09 November 2020

Every Line of Code Needs Love, Care and Attention

In our team we try to deploy to production every sprint. We run a platform composed of a number of microservices (hey, don't we all now) and so as each component progressively moves forward, at some point we can see that a feature emerges in production.

It's in the nature of our platform that many of our features are inward facing and so these small deployments tend to be safe - even if something goes wrong it is not a big issue especially as we've put in the fundamental design groundwork to ensure that our components recover gracefully and generally without manual intervention. However just recently we've had a couple of features with dependencies on external teams and we have been holding off the production release of individual stories pending integration testing. This big-bang approach always has been painful and and these large external facing features brought the issue of backward compatibility into focus, especially as other features are in progress at the same time - having lost the momentum of regular releases, I found the question of whether a single component can be safely released becoming more and more difficult to answer with 100% certainty.

At this point, we hit an example of where we had got this spectacularly wrong - so here was a great opportunity to learn something.




Here's the background - our platform's components for the most part talk to each other by producing or consuming events. These events have to evolve from time to time so we have a 2 level version number in each event - top level for breaking changes, second level for non-breaking changes - eg 1.0. One of the key events in the system is produced by one component and consumed by three. Several months ago it had to be changed in a non-compatible way and so it went from version 1.0 to version 2.0, and then a few weeks ago we added some new properties and so it went up to 2.1. In theory the producing component could go live without affecting anyone as this is a non-breaking change. However as soon as we got into E1 we discovered this was not the case - 2.1 events could not be handled by the existing consumers. The result is that our producer is dependent on those other three components. It can't go live until their fixed versions go live. One of those components is outward facing, and as the external users timescales have slipped so has the release of that component and hence our event producer. Now we are in a world of pain. Other changes are backing up but can't be released. Each slippage requires discussions and meetings to understand the impact and the new order of releases. This is a dark place - we will emerge, but with scars!

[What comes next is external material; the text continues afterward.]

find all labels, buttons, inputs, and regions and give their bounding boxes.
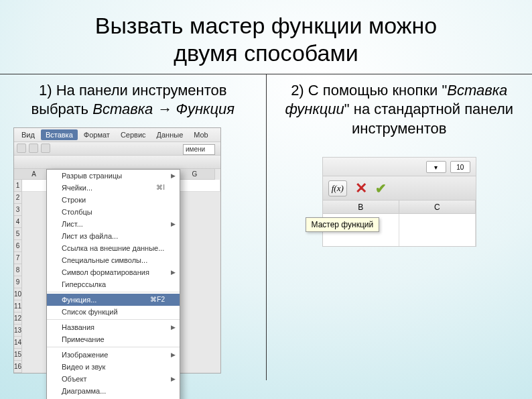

So how did a backward compatible change become a breaking change? The answer is in one single line of code written a long time ago.

The three consumers of the event all share a common deserialiser library (okay, there's another discussion there but that's for another day). When the event went from 1.0 to 2.0 some custom code was added. The code that was written effectively said:

 

  1. if (event.version.equals("2.0") {  
  2.   // treat this as a 2.n style event  
  3. else {  
  4.   // treat this as a 1.n style event  
  5. }  

 

You can probably see the problem already - line 01 means that a version 2.1 event gets treated as a 1.n style event and deserialisation fails.

Now I don't know who wrote this code, nor does it matter. With hindsight it is easy to see the problem, and the fix is trivial, but months ago when this was first written, it's an easy mistake to make, and mistake is probably even a strong word - all the unit tests passed and this code worked fine for months. I'm sure I've written worse things and will do so again.




We could look at what happened, come up with a coding guideline about dealing with event versions, stick it on our internal wiki and move on, but that would be fairly futile - the same situation may not arise for months or years if ever, and it is missing the wider point.

The real thing to realise here is that although at the time of writing it was easy to miss the potential problem, it is also the case that it was entirely possible to recognise the potential problem. There are no unknowns here - looking at the line of code, the fact that it is referring to a two level version number means that implicitly we can know that at some point in the future the next thing that will happen is going to be either a minor version increment or a major version increment. So even with limited context it is clear what is inevitable, and the code could account for that without knowing exactly what the next change will be or when that will happen.

A key point is that some of the things that our code has to deal with are inevitable - for example future changes to requirements, failures when making outside calls, invalid input from outside. Every line of code that we write, however small and innocuous it may seem needs to account for the things that are inevitable, whether that involves defensive treatment of input, adding useful logging, or ensuring the way we write branching statements accounts for inevitable change. This isn't the same as over-engineering - writing complex generic code to cater for hypothetical future requirements that may never happen, this is engineering for the inevitable.

One of the main ways of achieving this is to not rush. We don't need to. Our capacity to release useful functionality is not constrained by our ability to write lines of code. Given a list of problems, any of us could write hundreds, maybe thousands of lines of code within a sprint to solve those problems. Our capacity to release functionality is more often constrained by the need to deal with the fallout from previous decisions - looking into unexpected behaviour and trying to figure out what happened and why, trying to update code that has gradually deteriorated into a ball of spaghetti, trying to figure out the order of deployments because a line of code turned out to change a backward compatible interface change into a breaking change.

What marks us out as professional engineers is not our ability to write lines of code, it is our ability to consider each line of code and understand where it sits in the present and the future - how does it live alongside existing code, how will it cope with everything that the outside world and the future throws at it. We won't always get it right but recognising this means that we can always strive to do better. We need to give those lines of code the love and attention they deserve.